■ Exercise directions ■
Report only the number of lines in the following entries where the word "스노우멜팅" occurs.

(Records contained in a dataset)

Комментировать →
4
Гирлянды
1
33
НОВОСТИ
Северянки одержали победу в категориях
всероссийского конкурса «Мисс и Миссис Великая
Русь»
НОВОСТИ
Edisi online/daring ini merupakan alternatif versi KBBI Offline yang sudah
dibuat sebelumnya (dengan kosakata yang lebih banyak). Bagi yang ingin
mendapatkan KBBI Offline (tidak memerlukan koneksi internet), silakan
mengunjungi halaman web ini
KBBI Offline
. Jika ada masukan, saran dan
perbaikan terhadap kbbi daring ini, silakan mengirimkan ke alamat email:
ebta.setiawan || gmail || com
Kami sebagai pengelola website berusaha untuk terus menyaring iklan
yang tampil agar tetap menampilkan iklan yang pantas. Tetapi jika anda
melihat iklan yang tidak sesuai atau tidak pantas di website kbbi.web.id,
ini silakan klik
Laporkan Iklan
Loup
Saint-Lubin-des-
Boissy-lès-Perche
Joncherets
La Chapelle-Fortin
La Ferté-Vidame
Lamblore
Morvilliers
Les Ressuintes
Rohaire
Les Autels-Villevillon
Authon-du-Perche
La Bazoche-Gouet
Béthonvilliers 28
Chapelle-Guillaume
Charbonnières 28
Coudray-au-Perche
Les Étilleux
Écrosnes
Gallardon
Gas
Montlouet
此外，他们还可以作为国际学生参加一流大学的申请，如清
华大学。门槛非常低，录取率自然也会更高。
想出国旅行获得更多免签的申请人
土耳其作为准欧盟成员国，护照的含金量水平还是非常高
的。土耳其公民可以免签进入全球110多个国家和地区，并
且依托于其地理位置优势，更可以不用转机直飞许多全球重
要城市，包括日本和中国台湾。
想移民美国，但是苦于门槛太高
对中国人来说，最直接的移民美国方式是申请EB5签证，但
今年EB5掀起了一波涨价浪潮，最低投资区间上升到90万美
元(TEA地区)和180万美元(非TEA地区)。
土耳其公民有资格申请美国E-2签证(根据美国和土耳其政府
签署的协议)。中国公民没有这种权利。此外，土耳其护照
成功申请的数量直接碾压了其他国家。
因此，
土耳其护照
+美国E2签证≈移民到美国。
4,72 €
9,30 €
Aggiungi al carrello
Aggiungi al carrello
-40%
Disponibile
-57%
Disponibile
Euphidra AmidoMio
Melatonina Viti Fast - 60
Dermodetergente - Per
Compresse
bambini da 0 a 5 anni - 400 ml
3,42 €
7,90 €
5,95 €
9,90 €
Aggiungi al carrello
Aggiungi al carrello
==
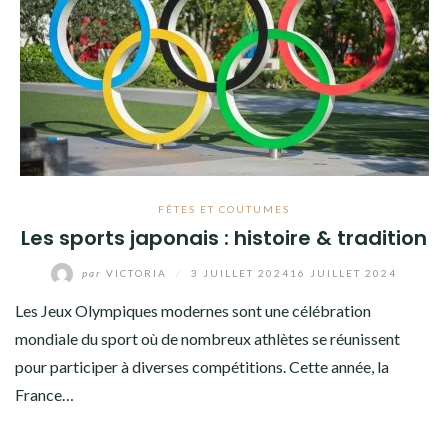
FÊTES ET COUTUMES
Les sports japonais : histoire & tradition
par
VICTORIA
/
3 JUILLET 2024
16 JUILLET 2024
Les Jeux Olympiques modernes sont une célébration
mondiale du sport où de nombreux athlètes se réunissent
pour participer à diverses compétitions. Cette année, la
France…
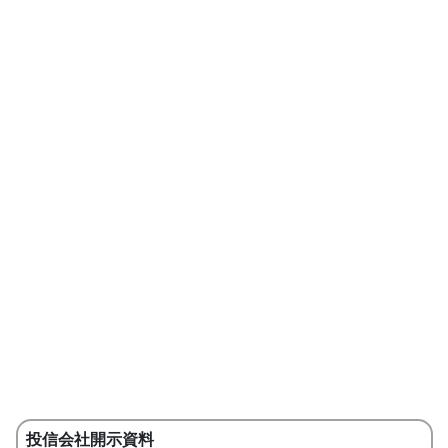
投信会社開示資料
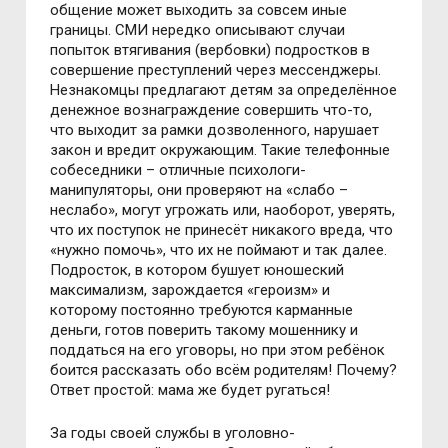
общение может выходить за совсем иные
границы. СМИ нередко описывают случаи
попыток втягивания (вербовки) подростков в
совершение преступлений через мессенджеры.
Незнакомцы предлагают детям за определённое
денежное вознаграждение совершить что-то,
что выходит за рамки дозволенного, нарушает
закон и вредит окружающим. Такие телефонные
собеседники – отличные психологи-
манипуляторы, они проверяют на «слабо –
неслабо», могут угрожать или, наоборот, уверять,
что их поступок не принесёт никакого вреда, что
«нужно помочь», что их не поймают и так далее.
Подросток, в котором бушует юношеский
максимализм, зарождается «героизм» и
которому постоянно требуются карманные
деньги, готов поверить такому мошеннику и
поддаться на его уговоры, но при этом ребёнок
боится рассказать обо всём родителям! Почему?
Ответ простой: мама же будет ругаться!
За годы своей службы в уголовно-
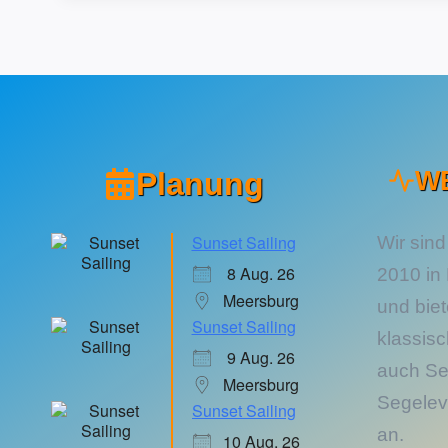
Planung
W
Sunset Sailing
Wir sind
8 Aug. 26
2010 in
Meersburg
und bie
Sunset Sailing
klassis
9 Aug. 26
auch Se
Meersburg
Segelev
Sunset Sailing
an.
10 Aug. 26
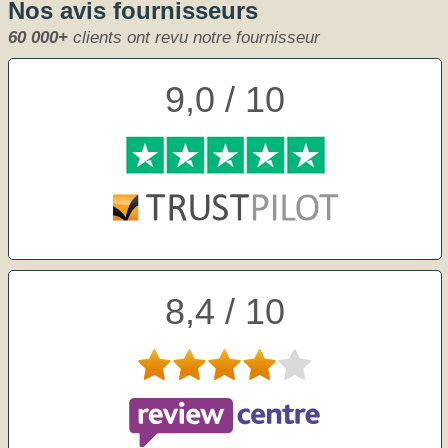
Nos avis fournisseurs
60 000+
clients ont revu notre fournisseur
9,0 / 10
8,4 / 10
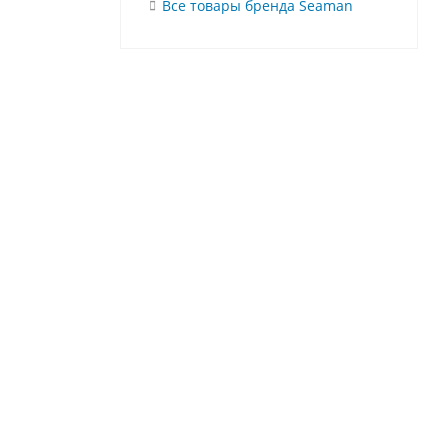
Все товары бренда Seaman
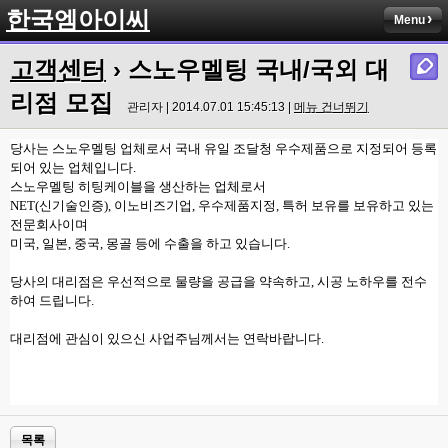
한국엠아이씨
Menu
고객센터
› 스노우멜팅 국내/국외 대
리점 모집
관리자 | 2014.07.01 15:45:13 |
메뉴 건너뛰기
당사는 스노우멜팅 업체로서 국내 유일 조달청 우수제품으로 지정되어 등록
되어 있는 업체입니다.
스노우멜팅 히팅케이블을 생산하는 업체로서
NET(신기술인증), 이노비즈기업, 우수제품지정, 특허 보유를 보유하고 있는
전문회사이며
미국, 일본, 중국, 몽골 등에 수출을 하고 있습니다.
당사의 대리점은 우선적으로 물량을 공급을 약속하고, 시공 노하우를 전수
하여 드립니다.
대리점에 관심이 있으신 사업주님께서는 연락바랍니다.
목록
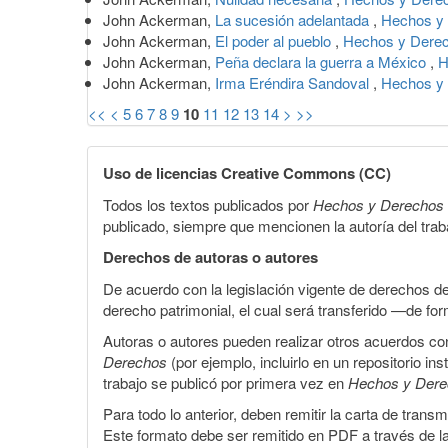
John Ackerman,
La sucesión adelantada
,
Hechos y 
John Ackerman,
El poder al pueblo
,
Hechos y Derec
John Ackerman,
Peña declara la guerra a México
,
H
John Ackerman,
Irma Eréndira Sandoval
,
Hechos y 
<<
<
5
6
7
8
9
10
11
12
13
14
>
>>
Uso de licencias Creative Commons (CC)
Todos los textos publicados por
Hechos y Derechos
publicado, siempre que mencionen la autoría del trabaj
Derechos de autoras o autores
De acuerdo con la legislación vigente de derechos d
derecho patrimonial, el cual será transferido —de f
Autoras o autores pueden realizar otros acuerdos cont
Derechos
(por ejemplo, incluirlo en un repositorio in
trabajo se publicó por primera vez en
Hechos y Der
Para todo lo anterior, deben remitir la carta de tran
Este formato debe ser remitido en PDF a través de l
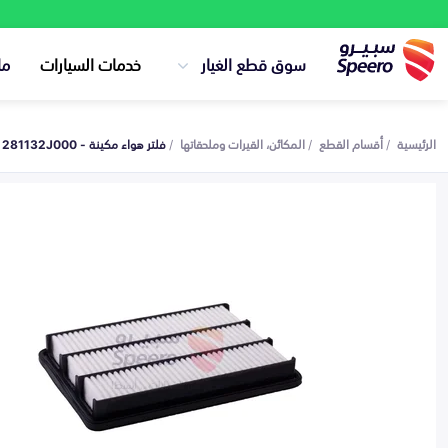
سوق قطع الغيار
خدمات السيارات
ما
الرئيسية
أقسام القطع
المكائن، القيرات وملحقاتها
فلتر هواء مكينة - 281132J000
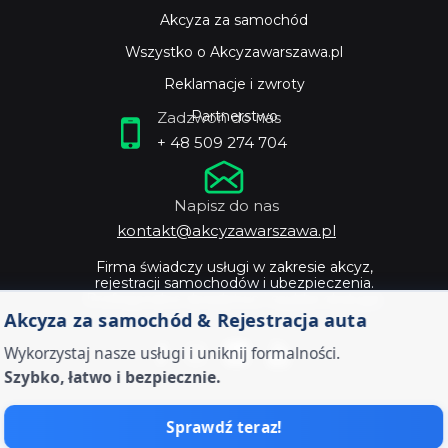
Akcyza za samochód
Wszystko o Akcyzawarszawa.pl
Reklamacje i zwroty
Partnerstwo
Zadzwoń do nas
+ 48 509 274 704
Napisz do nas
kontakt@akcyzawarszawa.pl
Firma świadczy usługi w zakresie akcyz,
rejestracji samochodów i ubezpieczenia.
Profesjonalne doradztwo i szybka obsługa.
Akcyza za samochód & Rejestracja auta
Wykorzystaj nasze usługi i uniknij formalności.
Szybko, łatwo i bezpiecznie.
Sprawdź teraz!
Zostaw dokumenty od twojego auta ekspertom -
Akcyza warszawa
---
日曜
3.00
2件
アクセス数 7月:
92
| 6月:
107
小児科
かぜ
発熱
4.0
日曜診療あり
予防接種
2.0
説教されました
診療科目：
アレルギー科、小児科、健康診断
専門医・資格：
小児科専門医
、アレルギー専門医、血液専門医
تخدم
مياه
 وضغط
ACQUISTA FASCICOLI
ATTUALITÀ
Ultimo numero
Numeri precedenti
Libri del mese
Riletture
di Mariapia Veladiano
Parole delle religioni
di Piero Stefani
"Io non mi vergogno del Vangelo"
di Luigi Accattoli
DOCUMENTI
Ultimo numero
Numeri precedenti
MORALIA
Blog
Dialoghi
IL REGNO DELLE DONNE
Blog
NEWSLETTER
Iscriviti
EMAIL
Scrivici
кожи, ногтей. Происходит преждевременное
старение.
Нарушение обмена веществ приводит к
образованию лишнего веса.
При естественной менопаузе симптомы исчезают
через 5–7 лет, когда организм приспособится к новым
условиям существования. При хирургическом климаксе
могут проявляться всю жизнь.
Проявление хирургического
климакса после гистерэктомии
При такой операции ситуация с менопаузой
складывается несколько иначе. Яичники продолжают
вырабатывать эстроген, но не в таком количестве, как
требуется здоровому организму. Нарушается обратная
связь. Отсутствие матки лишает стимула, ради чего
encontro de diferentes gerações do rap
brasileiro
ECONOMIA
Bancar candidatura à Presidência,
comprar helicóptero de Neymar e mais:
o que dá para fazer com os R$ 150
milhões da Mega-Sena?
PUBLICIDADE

■ Answer to the exercise ■
3